# DIRECTIONS FOR THIS TASK:
Across the entries below, the lines containing "производственного" should be counted and only their number returned.

# EXERCISE DATA:

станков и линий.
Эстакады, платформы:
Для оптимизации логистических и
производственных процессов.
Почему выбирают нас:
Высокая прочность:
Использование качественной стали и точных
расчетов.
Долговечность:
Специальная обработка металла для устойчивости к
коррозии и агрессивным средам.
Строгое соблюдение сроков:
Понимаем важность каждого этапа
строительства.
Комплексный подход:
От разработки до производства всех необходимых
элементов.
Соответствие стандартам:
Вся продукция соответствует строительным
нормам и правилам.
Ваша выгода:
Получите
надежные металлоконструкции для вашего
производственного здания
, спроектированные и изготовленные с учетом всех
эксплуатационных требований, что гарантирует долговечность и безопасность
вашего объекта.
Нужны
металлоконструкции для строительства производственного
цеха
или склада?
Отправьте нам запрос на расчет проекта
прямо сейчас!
---
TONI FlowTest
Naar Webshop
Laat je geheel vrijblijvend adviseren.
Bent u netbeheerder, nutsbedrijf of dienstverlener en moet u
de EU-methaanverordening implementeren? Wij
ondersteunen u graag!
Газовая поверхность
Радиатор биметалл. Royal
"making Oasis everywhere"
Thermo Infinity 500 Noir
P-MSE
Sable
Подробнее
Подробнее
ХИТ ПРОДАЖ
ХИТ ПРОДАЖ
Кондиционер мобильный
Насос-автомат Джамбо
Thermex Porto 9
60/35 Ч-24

# RESULT:
2